3. The monitoring system of a high-density connector connection state according to claim 2, wherein The multi-band optical signal monitoring array performs scanning including: A carrier frequency distribution spectrum is generated based on the scan path configuration table, where different frequency bands correspond to different physical regions; A frequency weighting coefficient is applied to the carrier signal, and the frequency weighting coefficient is dynamically adjusted according to the basic characteristic value of the contact point; A weighted carrier signal is applied to the target scanning area, and the curve of the reflected signal intensity change is collected. A timing delay is applied to the intensity variation curve of the reflected signal to cause time shifts in signals of different frequency bands; The multi-band signals after time delay processing are superimposed to generate a comprehensive response waveform.

4. The monitoring system of a high-density connector connection state according to claim 3, wherein The feature matching performed by the touch point state mapping module includes: Extract the peak fluctuation characteristics and energy decay characteristics of the comprehensive response waveform; Calculate the similarity index between the peak fluctuation feature and the reference feature in the standard connection state feature library; When the similarity index is lower than the matching threshold, the touch point area is marked as an abnormal state area, and a connection status identifier containing the abnormality level and location coordinates is generated.
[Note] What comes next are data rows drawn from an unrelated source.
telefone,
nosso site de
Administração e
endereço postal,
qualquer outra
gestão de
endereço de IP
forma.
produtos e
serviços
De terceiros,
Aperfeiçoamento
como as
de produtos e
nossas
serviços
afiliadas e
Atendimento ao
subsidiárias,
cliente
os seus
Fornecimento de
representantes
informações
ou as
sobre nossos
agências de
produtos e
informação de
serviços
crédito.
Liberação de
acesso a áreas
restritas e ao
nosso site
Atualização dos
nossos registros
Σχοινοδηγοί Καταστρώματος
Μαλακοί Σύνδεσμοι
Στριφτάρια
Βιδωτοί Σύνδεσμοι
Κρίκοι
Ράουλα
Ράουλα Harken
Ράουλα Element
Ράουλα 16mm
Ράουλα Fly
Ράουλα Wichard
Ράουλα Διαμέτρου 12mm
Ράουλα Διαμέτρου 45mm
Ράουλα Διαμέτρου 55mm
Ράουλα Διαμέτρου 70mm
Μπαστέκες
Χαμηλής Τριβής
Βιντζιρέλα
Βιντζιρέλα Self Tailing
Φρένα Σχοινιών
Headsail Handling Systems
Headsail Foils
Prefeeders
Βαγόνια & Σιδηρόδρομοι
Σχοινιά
5. The monitoring system of a high-density connector connection state according to claim 4, wherein The abnormal state iteration module sends reconfiguration instructions including: Count the number of contacts that do not meet the connection integrity condition and their distribution density; New frequency band allocation rules and timing delay parameters are generated based on the distribution density. The new frequency band allocation rules and timing delay parameters are encapsulated into reconfiguration instructions.
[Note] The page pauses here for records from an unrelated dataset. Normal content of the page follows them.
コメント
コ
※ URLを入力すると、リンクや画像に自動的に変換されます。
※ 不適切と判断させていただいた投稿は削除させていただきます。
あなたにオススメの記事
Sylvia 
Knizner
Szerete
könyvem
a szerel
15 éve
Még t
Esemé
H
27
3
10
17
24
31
6. The monitoring system of a high-density connector connection state according to claim 5, wherein Also includes: The thermal distribution monitoring module is used to collect real-time temperature field data on the surface of high-density connectors; When the contact state mapping module detects an abnormal state area, it extracts the temperature gradient change rate of the corresponding area. The temperature gradient change rate is input into the state determination rule base for secondary verification.

7. The monitoring system of a high-density connector connection state according to claim 6, wherein The secondary verification performed by the thermal distribution monitoring module includes: The anomaly level is corrected based on the rate of change of the temperature gradient; When the corrected anomaly level exceeds the critical threshold, the multi-band optical signal monitoring array is triggered to perform directional enhancement scanning.

8. A method of monitoring the connection state of a high-density connector, characterized by, The steps performed by all modules of the connection status monitoring system for the high-density connector as described in any one of claims 1 to 7.